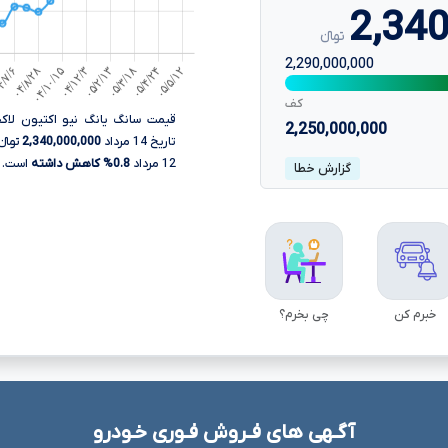
2,340
تومانءءء
2,290,000,000
کف
2,250,000,000
تاریخ 14 مرداد
2,340,000,000
توما
12 مرداد
0.8% کاهش داشته
است.
گزارش خطا
خبرم کن
چی بخرم؟
آگـهی های فـروش فـوری خـودرو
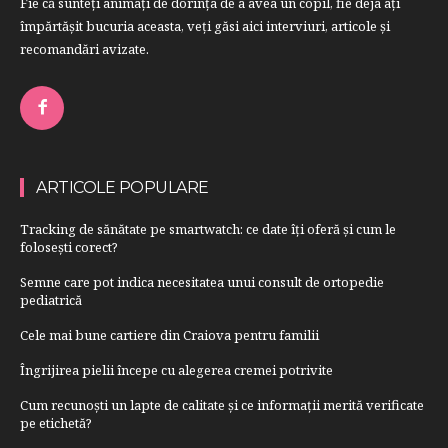
Fie că sunteţi animaţi de dorinţa de a avea un copil, fie deja aţi
împărtăşit bucuria aceasta, veți găsi aici interviuri, articole şi
recomandări avizate.
ARTICOLE POPULARE
Tracking de sănătate pe smartwatch: ce date îți oferă și cum le
folosești corect?
Semne care pot indica necesitatea unui consult de ortopedie
pediatrică
Cele mai bune cartiere din Craiova pentru familii
Îngrijirea pielii începe cu alegerea cremei potrivite
Cum recunoști un lapte de calitate și ce informații merită verificate
pe etichetă?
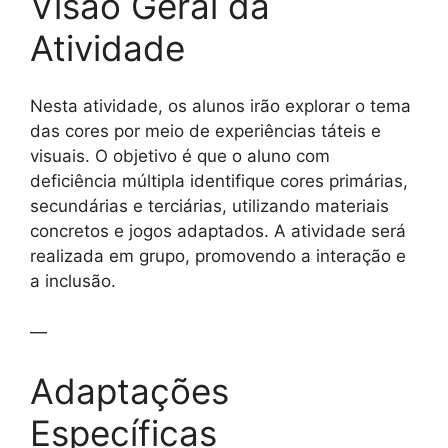
Visão Geral da
Atividade
Nesta atividade, os alunos irão explorar o tema
das cores por meio de experiências táteis e
visuais. O objetivo é que o aluno com
deficiência múltipla identifique cores primárias,
secundárias e terciárias, utilizando materiais
concretos e jogos adaptados. A atividade será
realizada em grupo, promovendo a interação e
a inclusão.
—
Adaptações
Específicas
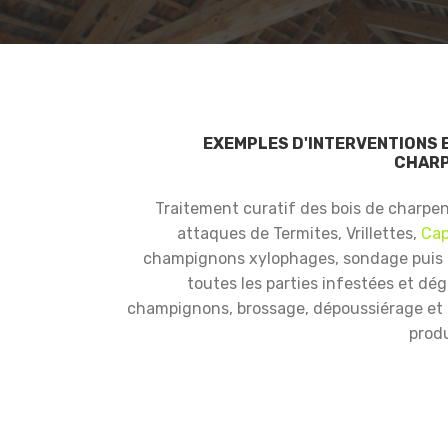
EXEMPLES D'INTERVENTIONS 
CHARP
Traitement curatif des bois de charpe
attaques de Termites, Vrillettes,
Cap
champignons xylophages, sondage puis
toutes les parties infestées et dé
champignons, brossage, dépoussiérage et i
produ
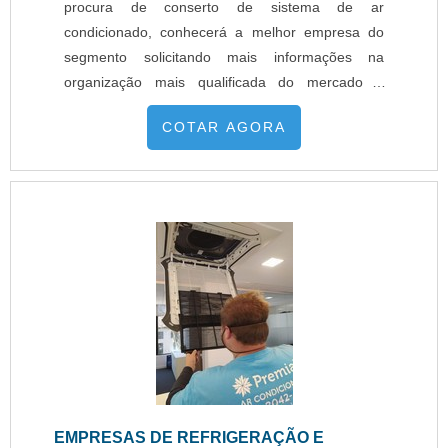
procura de conserto de sistema de ar
condicionado, conhecerá a melhor empresa do
segmento solicitando mais informações na
organização mais qualificada do mercado e
descobrindo a líder da área de atuação.É
COTAR AGORA
importante lembrar que o serviço deve ser
prestado por empresas especializadas. Esse tipo
de cuidado ajuda a garantir a qualidade e
assertividade do serviço, além de evitar prejuízos
com imp...
EMPRESAS DE REFRIGERAÇÃO E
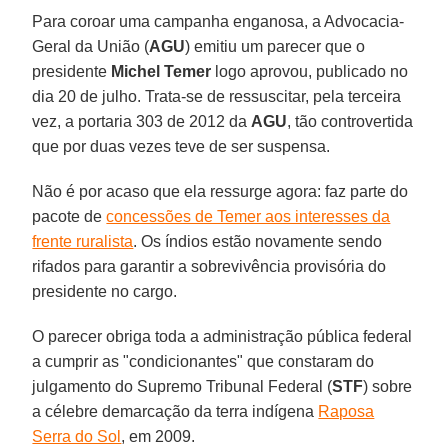
Para coroar uma campanha enganosa, a Advocacia-
Geral da União (
AGU
) emitiu um parecer que o
presidente
Michel Temer
logo aprovou, publicado no
dia 20 de julho. Trata-se de ressuscitar, pela terceira
vez, a portaria 303 de 2012 da
AGU
, tão controvertida
que por duas vezes teve de ser suspensa.
Não é por acaso que ela ressurge agora: faz parte do
pacote de
concessões de Temer aos interesses da
frente ruralista
. Os índios estão novamente sendo
rifados para garantir a sobrevivência provisória do
presidente no cargo.
O parecer obriga toda a administração pública federal
a cumprir as "condicionantes" que constaram do
julgamento do Supremo Tribunal Federal (
STF
) sobre
a célebre demarcação da terra indígena
Raposa
Serra do Sol
, em 2009.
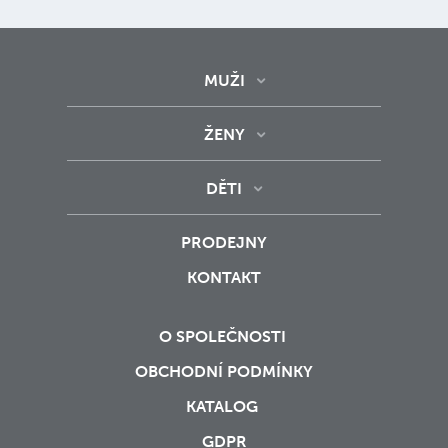
MUŽI
ŽENY
DĚTI
PRODEJNY
KONTAKT
O SPOLEČNOSTI
OBCHODNÍ PODMÍNKY
KATALOG
GDPR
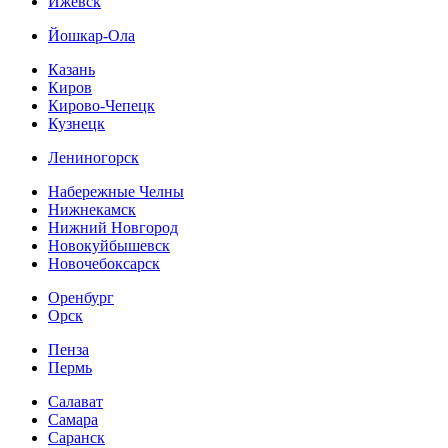
Ижевск
Йошкар-Ола
Казань
Киров
Кирово-Чепецк
Кузнецк
Лениногорск
Набережные Челны
Нижнекамск
Нижний Новгород
Новокуйбышевск
Новочебоксарск
Оренбург
Орск
Пенза
Пермь
Салават
Самара
Саранск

REQUIRED WORK: Using the material above, copy every line in which the string "garantir" occurs.

SOLUTION FOR THIS TASK:
de cuidado ajuda a garantir a qualidade e
rifados para garantir a sobrevivência provisória do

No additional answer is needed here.